In Ebere’s case, we wrote a support letter to the Home Office Asylum Screening Unit detailing the disability persecution which she fled from in Nigeria, the domestic violence and exploitation she had suffered in the UK, and saying she must not be put in detention.  Ebere endured appalling racist treatment from the Home Office and immigration tribunal.  They refused to recognise the persecution she had suffered, they said she could be sent back, and her case was refused many times.  And she suffered rape, violence and disability abuse by a man she had met in the UK, including being locked in the house and deprived of her wheelchair.  But when she went to a Women’s Aid refuge, the workers would not physically help her and white women residents moved away if she sat on the sofa.   As a witness at criminal court, she was accused of reporting rape just to get the right to stay.  

She was also left in very bad living conditions by the Home Office.  When she was “dispersed” from London to Birmingham, the asylum hostel she was driven to was not accessible and she was taken elsewhere.  She ended up left in a hotel room with no physical assistance, no medication and missing her medical treatments.  WinVisible found her a community care solicitor to get her better accommodation and treatment.  Support by campaigners helped her to win her right to stay, but it took many more years of struggle.
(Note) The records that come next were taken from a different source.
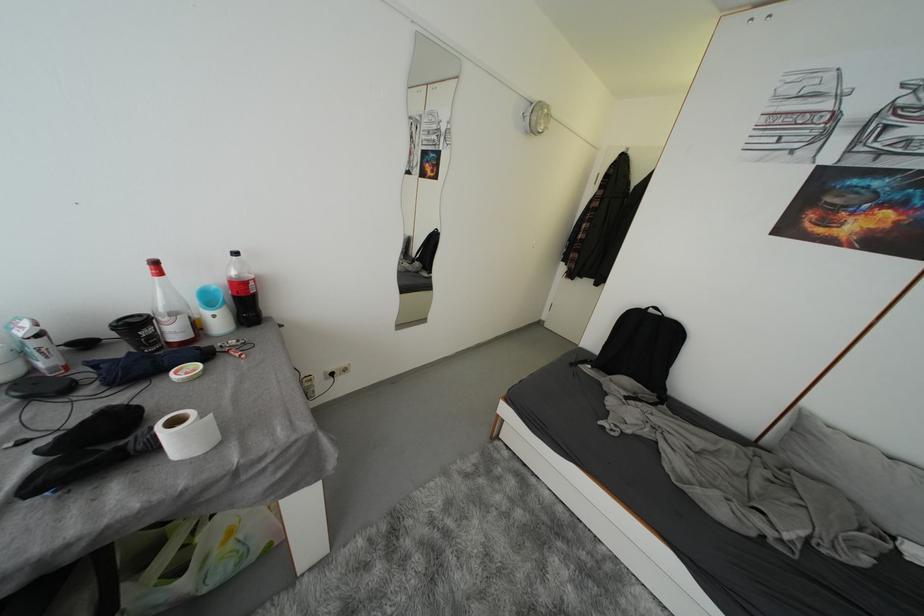 You are a GUI agent. You are given a task and a screenshot of the screen. Output one action in this format:
    pyautogui.click(x=<x>, y=<y>)
    Task: Click on the blue personal humidifier
    The height and width of the screenshot is (616, 924).
    Given the screenshot: What is the action you would take?
    pyautogui.click(x=214, y=310) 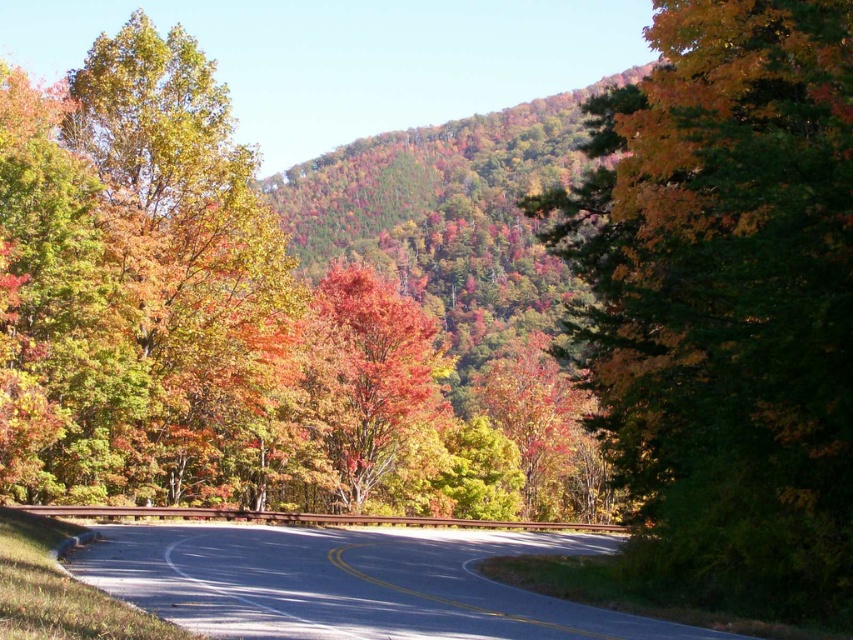 Question: Which point is closer to the camera?

Choices:
 (A) (616, 275)
 (B) (370, 394)
 (C) (444, 618)

Answer: (C)

Question: Does green matte tree at right have a larger size compared to asphalt road at center?

Choices:
 (A) no
 (B) yes

Answer: (A)

Question: Is green matte tree at right thinner than asphalt road at center?

Choices:
 (A) yes
 (B) no

Answer: (A)

Question: Which object is positioned farthest from the shiny red maple tree at center?

Choices:
 (A) green matte tree at right
 (B) asphalt road at center

Answer: (A)

Question: In this image, where is green matte tree at right located relative to asphalt road at center?

Choices:
 (A) below
 (B) above

Answer: (B)

Question: Estimate the real-world distances between objects in this image. Which object is farther from the green matte tree at right?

Write-up shared from BBC News and the Ouch disability podcast:

“When you are disabled and live with your abuser, you are scared to talk,” says Ebere, a disabled survivor who was abused for years. “Particularly if you are trapped with him at home, or reliant on his money or care.”

Ebere, not her real name, has faced abuse throughout her life.

Born in Nigeria, she contracted polio as a baby and became a wheelchair-user. Her parents considered her disabilities a “curse” and physically and mentally abused her.

“I was treated like nothing. I was beaten up and threatened, unlike my siblings, without disability, who were treated with respect.”

Aged seven, Ebere was sexually assaulted by a family member. But when she tried to report it “my parents told me they would kill me if I spoke about it”. She felt “defenceless”.

‘I thought he was a gentleman’

According to UNICEF, disabled children are four times more likely to experience abuse and three times more likely to experience sexual violence compared to their non-disabled peers.

Eventually, Ebere fled to the UK on a student visa to study social care. “I presumed that I’d escaped abuse forever because I had fled my family,” she says, but it wasn’t to be.

She soon met a man and started a relationship.

“I thought he was a gentleman, a prince charming. But he turned out to be a perpetrator and a gambler. He became controlling and started raping me.

“Experiencing abuse for the second time affected me so much,” she says. “No-one knows what is happening behind those walls. I didn’t want to live anymore.”

Ebere didn’t know how to escape until a friend put a small phone in her incontinence pad so her ex-partner wouldn’t find it. It enabled her to call the police, and her partner was arrested.

But once she was free, she found it difficult to find wheelchair-accessible accommodation. Many refuges had steps into the building or rooms and doorways could be too narrow for her wheelchair. She also struggled to find places which had the resources to support her mental health needs.

“I stayed in hostels, hotels and refuges, but I wasn’t happy. I didn’t feel like there was inclusivity,” she says.

‘I experienced hell’

Slowly, over five years, Ebere rebuilt her life and now has her own home.

“I tell my story because I experienced hell and I don’t want anyone to go through what I had to go through.”